(Extracted page text data)

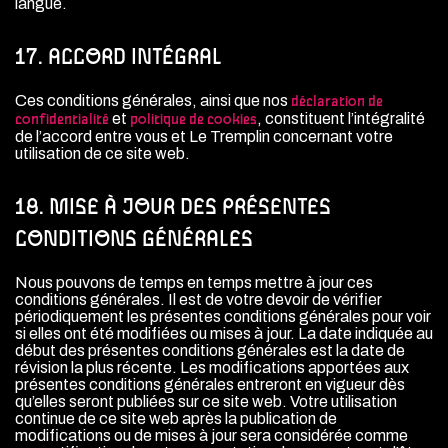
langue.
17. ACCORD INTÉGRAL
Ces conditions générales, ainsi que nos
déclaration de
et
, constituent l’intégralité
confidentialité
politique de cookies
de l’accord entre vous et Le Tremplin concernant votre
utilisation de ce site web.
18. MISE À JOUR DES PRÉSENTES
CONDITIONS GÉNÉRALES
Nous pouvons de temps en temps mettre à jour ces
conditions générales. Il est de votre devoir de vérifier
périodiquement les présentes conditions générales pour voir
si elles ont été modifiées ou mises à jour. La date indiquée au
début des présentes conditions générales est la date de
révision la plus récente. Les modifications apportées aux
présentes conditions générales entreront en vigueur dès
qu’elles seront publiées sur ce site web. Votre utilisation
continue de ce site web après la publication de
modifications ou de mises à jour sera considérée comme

- _WHAT TO PRODUCE_
Pictures aside, repeat every entry exactly as written.

- _RESULT FOR THIS TASK_
langue.
17. ACCORD INTÉGRAL
Ces conditions générales, ainsi que nos
déclaration de
et
, constituent l’intégralité
confidentialité
politique de cookies
de l’accord entre vous et Le Tremplin concernant votre
utilisation de ce site web.
18. MISE À JOUR DES PRÉSENTES
CONDITIONS GÉNÉRALES
Nous pouvons de temps en temps mettre à jour ces
conditions générales. Il est de votre devoir de vérifier
périodiquement les présentes conditions générales pour voir
si elles ont été modifiées ou mises à jour. La date indiquée au
début des présentes conditions générales est la date de
révision la plus récente. Les modifications apportées aux
présentes conditions générales entreront en vigueur dès
qu’elles seront publiées sur ce site web. Votre utilisation
continue de ce site web après la publication de
modifications ou de mises à jour sera considérée comme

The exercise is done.